Scientists are pushing back on the The New York Times for a story claiming the Trump Administration could suppress a climate change report.
The report, titled “Scientists fear Trump will dismiss blunt climate report,” said the draft of the National Climate Assessment, a project of the U.S. Global Change Research Program, “has not yet been made public” but “a copy of it was obtained by The New York Times.”
Except, scientists who worked on the report say the version that was obtained and posted in full by the New York Times has actually been online and available to the public for months.
“It’s not clear what the news is in this story,” Robert Kopp, a climate scientist at Rutgers University who is listed on the report as among the lead authors, said on Twitter.
Indeed, the Internet Archive shows it downloaded the report from the Environmental Protection Agency (EPA) website in January 2017.
Katharine Hayhoe, who also worked on the report, confirmed it had been on the Internet the entire time, public and available.
“Important to point out that this report was already accessible to anyone who cared to read it during public review & comment time,” she tweeted. “Few did.”
Professor Hayhoe works at Texas Tech who leads the school’s Climate Science Center.
“Side-by-side comparison shows that @nytimes has public review version of our new climate sci report – so, no leak.

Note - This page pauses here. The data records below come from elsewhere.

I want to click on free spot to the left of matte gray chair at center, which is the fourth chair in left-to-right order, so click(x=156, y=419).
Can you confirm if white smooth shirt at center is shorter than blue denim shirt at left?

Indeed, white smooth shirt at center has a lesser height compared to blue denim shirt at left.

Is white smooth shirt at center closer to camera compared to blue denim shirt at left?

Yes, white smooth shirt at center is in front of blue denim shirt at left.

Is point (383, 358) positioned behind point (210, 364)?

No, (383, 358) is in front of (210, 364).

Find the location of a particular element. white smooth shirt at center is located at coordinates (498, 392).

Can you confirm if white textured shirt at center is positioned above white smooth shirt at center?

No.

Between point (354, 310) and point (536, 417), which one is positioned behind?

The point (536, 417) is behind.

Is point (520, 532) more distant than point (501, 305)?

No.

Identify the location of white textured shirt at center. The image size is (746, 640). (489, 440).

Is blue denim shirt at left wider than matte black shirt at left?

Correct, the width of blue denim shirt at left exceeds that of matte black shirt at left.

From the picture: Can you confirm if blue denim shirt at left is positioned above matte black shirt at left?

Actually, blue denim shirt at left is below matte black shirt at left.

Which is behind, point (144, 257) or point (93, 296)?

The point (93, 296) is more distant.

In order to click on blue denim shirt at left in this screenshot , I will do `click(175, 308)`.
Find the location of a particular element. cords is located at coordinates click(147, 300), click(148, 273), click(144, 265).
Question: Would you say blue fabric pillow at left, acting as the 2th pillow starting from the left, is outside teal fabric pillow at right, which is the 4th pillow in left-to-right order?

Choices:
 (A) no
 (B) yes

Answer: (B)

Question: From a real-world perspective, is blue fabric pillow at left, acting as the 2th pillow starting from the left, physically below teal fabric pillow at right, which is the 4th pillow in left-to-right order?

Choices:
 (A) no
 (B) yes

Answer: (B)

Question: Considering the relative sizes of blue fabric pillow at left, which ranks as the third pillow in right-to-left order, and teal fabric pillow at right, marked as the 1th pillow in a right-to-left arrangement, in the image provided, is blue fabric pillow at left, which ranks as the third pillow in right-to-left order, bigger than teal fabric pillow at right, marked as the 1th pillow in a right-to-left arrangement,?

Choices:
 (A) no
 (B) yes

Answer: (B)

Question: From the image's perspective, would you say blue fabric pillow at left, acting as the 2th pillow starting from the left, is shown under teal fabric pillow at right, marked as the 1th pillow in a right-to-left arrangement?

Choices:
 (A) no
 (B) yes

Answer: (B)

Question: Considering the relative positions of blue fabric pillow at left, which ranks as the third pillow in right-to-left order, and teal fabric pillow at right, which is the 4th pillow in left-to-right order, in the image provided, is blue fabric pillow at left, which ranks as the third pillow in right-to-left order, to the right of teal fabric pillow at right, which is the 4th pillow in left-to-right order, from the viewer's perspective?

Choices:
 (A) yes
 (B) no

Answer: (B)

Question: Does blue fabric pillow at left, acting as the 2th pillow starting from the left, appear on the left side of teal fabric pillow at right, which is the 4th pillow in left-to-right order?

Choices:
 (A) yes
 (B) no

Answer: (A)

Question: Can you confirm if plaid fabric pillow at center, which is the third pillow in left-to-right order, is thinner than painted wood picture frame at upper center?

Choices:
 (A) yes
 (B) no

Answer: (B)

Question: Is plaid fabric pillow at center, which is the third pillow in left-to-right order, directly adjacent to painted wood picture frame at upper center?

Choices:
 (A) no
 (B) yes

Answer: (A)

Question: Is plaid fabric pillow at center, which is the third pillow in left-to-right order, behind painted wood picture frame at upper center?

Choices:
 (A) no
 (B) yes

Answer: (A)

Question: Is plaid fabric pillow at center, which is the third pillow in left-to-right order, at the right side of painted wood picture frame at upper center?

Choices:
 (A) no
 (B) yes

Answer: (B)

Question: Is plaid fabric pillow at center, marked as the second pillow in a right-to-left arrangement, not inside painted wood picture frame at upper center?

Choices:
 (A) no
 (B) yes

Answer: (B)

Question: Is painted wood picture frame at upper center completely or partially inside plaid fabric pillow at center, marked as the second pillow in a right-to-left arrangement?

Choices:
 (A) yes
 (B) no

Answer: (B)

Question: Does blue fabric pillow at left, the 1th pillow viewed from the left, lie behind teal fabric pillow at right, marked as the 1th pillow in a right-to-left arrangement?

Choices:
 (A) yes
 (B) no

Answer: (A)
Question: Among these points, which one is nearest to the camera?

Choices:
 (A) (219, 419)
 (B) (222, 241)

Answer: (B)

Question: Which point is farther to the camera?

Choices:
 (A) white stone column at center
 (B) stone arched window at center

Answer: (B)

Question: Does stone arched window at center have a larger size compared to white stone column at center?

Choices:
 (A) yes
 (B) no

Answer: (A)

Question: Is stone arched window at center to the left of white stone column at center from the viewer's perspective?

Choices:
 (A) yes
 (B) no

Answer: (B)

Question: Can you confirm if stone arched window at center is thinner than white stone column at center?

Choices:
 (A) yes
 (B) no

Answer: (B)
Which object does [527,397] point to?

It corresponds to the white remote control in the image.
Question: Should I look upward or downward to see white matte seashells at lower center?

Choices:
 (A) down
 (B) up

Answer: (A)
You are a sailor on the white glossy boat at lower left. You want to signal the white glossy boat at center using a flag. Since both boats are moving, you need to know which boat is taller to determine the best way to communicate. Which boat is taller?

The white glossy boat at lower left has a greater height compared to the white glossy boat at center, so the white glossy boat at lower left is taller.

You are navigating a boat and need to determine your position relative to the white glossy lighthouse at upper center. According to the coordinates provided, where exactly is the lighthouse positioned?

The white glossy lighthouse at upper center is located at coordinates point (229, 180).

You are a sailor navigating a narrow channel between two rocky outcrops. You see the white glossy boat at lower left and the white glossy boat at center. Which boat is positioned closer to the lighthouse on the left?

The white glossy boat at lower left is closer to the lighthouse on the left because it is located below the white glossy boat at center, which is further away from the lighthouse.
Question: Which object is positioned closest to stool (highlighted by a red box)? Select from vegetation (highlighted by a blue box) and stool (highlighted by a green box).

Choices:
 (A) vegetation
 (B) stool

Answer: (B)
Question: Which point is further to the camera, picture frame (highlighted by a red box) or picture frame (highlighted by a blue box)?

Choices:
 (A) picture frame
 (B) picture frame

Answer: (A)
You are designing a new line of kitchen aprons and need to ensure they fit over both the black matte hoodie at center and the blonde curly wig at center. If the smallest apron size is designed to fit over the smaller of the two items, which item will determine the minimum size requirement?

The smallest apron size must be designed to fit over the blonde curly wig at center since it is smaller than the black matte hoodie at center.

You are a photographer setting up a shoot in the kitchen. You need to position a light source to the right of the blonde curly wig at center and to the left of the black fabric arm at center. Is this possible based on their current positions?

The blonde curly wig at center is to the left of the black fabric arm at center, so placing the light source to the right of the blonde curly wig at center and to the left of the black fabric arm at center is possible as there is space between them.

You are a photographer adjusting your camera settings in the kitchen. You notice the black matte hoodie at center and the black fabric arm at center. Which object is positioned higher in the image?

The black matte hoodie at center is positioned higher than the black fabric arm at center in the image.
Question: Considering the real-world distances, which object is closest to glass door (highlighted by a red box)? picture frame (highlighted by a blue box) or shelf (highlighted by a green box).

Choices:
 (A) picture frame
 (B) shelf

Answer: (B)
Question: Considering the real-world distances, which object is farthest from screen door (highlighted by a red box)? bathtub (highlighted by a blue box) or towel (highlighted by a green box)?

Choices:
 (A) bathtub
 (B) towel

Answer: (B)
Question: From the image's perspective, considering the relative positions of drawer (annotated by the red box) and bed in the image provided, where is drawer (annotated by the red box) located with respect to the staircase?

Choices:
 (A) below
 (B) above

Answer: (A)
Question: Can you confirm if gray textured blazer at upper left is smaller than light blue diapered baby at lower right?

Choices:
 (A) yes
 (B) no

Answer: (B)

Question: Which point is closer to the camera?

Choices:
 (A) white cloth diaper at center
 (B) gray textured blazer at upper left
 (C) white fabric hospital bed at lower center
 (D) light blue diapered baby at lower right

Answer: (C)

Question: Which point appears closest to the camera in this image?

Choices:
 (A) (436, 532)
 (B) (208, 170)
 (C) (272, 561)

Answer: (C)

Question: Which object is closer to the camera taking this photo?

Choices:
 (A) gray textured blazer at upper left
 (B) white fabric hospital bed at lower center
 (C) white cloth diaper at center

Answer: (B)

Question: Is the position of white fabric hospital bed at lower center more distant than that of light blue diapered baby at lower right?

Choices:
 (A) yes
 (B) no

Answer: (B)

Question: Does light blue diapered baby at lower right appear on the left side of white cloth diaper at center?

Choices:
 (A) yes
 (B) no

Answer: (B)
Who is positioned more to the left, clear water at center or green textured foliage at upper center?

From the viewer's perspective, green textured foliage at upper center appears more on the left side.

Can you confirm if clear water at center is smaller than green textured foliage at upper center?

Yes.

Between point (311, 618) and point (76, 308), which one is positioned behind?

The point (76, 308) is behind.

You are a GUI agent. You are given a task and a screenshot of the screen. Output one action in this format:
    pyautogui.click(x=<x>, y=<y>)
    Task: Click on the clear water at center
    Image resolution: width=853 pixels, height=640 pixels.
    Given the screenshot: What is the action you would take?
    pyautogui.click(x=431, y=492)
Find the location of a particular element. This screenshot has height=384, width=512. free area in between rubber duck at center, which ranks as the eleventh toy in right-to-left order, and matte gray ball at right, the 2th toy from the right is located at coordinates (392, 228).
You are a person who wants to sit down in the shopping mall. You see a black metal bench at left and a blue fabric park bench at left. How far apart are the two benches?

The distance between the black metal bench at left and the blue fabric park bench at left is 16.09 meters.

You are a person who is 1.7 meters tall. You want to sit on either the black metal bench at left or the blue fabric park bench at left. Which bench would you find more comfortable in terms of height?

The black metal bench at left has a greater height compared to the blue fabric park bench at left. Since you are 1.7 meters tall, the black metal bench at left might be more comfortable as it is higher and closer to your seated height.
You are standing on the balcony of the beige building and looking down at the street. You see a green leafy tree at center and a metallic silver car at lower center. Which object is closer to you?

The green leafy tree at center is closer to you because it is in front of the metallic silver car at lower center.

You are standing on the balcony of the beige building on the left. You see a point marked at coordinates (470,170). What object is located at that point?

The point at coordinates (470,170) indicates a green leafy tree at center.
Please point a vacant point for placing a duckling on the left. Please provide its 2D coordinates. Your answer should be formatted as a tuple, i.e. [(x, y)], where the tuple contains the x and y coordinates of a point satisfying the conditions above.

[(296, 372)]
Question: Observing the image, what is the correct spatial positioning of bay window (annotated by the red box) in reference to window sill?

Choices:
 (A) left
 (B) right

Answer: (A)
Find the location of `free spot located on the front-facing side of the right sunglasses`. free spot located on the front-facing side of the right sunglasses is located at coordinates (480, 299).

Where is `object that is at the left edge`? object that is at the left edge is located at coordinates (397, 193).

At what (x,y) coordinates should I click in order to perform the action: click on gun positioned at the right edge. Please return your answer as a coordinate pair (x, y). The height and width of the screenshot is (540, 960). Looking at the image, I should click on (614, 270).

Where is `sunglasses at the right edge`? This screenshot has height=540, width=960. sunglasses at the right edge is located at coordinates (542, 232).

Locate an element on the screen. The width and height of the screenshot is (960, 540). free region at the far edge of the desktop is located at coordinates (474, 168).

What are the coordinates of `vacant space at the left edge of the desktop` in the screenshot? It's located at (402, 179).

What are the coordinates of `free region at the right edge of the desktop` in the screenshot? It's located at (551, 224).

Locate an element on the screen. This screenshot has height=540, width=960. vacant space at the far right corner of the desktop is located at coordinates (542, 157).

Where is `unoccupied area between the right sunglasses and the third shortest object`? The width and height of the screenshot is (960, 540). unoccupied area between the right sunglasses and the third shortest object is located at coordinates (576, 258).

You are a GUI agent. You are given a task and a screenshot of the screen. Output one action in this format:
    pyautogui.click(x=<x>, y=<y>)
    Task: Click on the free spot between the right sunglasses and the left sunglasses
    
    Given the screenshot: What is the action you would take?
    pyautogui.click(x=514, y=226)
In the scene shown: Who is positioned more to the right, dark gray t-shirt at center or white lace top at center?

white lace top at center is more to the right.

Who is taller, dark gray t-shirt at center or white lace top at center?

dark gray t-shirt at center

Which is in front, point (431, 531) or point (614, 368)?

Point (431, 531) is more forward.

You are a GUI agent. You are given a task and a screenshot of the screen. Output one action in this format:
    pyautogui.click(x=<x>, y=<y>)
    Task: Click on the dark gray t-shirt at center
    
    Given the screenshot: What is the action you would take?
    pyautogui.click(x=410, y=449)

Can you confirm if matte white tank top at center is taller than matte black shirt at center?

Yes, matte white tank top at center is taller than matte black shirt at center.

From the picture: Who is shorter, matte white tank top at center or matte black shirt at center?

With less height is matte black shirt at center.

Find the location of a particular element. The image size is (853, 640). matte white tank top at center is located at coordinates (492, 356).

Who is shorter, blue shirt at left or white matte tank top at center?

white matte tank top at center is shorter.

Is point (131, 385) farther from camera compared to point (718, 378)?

It was available to all.”
The New York Times, which updated the story without returning requests for comment, cited an anonymous source who claimed to be a scientist involved in the report. It claimed the source and others are concerned the Trump Administration would hide the report.
“It directly contradicts claims by President Trump and members of his Cabinet who say that the human contribution to climate change is uncertain, and that the ability to predict the effects is limited,” The New York Times claimed in the report.
It also stated that the National Academy of Sciences approved the draft, but scientists are “awaiting permission from the Trump administration to release it.”
Mr. Kopp, of Rutgers University, tweeted that the White House hasn’t missed that deadline for review, which is August 18.